Publicado : 03 Abril, 2009 en Prensa

El nombramiento de la diputada Carolina Tohá como vocera del Gobierno reveló que, si ya es de por sí complicado que una mujer llegue al Congreso, más trabajoso es su reemplazo por alguien del mismo sexo. Reconozcamos, eso sí, que su incorporación es un tapabocas para quienes pregonaban el ocaso de la paridad ministerial. Se retorna casi el equilibrio inicial, con doce hombres y diez mujeres.

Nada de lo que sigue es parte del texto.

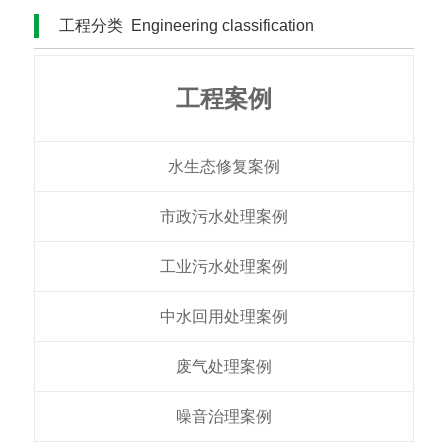
工程分类
Engineering classification
工程案例
水生态修复案例
市政污水处理案例
工业污水处理案例
中水回用处理案例​
废气处理案例
噪音治理案例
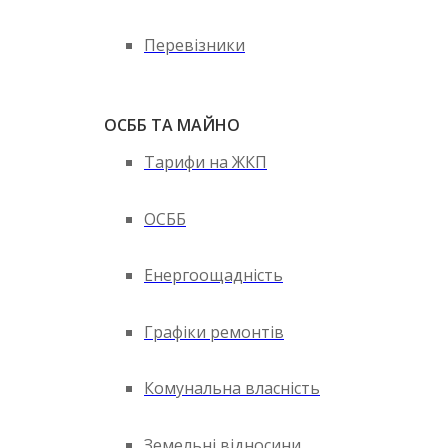
Перевізники
ОСББ ТА МАЙНО
Тарифи на ЖКП
ОСББ
Енергоощадність
Графіки ремонтів
Комунальна власність
Земельні відносини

Situaciones de este tipo son indicativas de que el logro de la igualdad de género, como ha advertido la socióloga Antonia García de León, parece estar preso del llamado “efecto Penélope”: se teje y se desteje, se avanza por un camino y se retrocede por otro. Estos tres años de Gobierno dirigido por una mujer han permitido establecer el contraste entre un gabinete ministerial, más parecido a la vida real, frente a un hemiciclo que, en el último tiempo, ha perdido oportunidades de incorporar más mujeres.

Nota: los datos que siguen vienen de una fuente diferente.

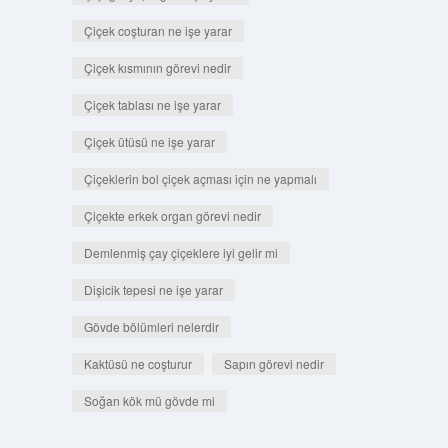
Çiçek coşturan ne işe yarar
Çiçek kısmının görevi nedir
Çiçek tablası ne işe yarar
Çiçek ütüsü ne işe yarar
Çiçeklerin bol çiçek açması için ne yapmalı
Çiçekte erkek organ görevi nedir
Demlenmiş çay çiçeklere iyi gelir mi
Dişicik tepesi ne işe yarar
Gövde bölümleri nelerdir
Kaktüsü ne coşturur
Sapın görevi nedir
Soğan kök mü gövde mi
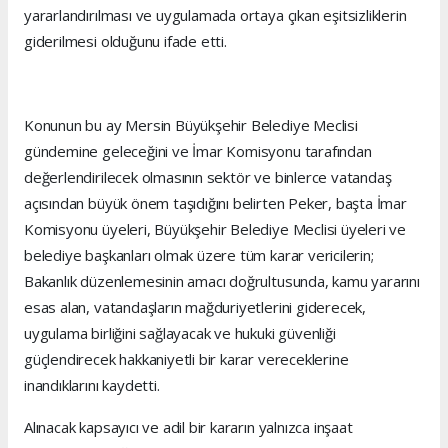
yararlandırılması ve uygulamada ortaya çıkan eşitsizliklerin
giderilmesi olduğunu ifade etti.
Konunun bu ay Mersin Büyükşehir Belediye Meclisi
gündemine geleceğini ve İmar Komisyonu tarafından
değerlendirilecek olmasının sektör ve binlerce vatandaş
açısından büyük önem taşıdığını belirten Peker, başta İmar
Komisyonu üyeleri, Büyükşehir Belediye Meclisi üyeleri ve
belediye başkanları olmak üzere tüm karar vericilerin;
Bakanlık düzenlemesinin amacı doğrultusunda, kamu yararını
esas alan, vatandaşların mağduriyetlerini giderecek,
uygulama birliğini sağlayacak ve hukuki güvenliği
güçlendirecek hakkaniyetli bir karar vereceklerine
inandıklarını kaydetti.
Alınacak kapsayıcı ve adil bir kararın yalnızca inşaat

Se generaron tres cupos, bien por deceso de sus titulares, bien por cesión del cargo. Ironías de la vida, RN optó por una mujer, Lily Pérez, mientras el PS y el PPD, que en estas materias han sido más bien tibios en su apoyo a la agenda de género de la Presidenta Bachelet, optaron por sustitutos masculinos.

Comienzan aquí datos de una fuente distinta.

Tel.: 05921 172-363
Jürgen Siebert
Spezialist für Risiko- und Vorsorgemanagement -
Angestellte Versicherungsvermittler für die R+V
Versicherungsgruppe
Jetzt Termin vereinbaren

Resultará una verdad incómoda pero reconozcamos que, de esta forma, se abren flancos para que personas como la diputada Marcela Cubillos, cuyo sello no es precisamente la solidaridad de género, se permita acusar, muy suelta de cuerpo, que el comando de Sebastián Piñera estaría siendo más inclusivo con las mujeres.

Otro instante estelar para visibilizar este tema pudo haber sido la reciente Cumbre de Líderes Progresistas, realizada en Viña del Mar. Se acordó el tratamiento de sesudos tópicos como el cambio climático, el rol del Estado, el nuevo orden financiero internacional y el papel de la ciencia y la innovación, pero se obvió el tratamiento de la equidad de género, lo que resulta curioso si tenemos en cuenta que ha sido enfatizado por la nueva oleada de la socialdemocracia, en el marco de la expansión de los derechos de ciudadanía.

Para complicar más las cosas, se van generando otros espacios de decisión sobre cuya importancia no parece haberse reparado y que reproducen la exclusión femenina. Nos referimos a esas entidades que escapan a la tradicional división de poderes, constituyendo “poderes fácticos de jure”, siguiendo a Garretón. Son actores que procesan las decisiones propias de un régimen político, pero al margen de los ciclos electorales que impone el juego democrático.

Nos referimos a un Banco Central, compuesto por cinco hombres y ninguna mujer; a un Tribunal Constitucional, con nueve hombres y una sola mujer; a un recién estrenado Consejo de Transparencia, con cuatro hombres y ausencia total de féminas; al directorio de TVN (“la televisión de todos los chilenos”), con siete hombres y una mujer, proporción curiosa en una industria donde la presencia de mujeres es significativamente alta y a la Alta Dirección Pública que, con cuatro mujeres y dos hombres, parece tratar de equilibrar el fiel de esta balanza.

Por tanto, a los esfuerzos por impulsar la presencia femenina en espacios políticos tradicionales se suman otros nuevos, en creciente expansión (existe el proyecto de crear una Agencia de Calidad de las Políticas Públicas). Estos lugares carentes de mujeres hablan por sí mismos, y nada los retrata mejor que una frase de Rodríguez Zapatero, presidente del Gobierno español que visitó recién Chile: “Cuanto más conservador es un lugar, menos mujeres hay”.

Artículo publicado en diario La Nación el día 30 de marzo de 2009.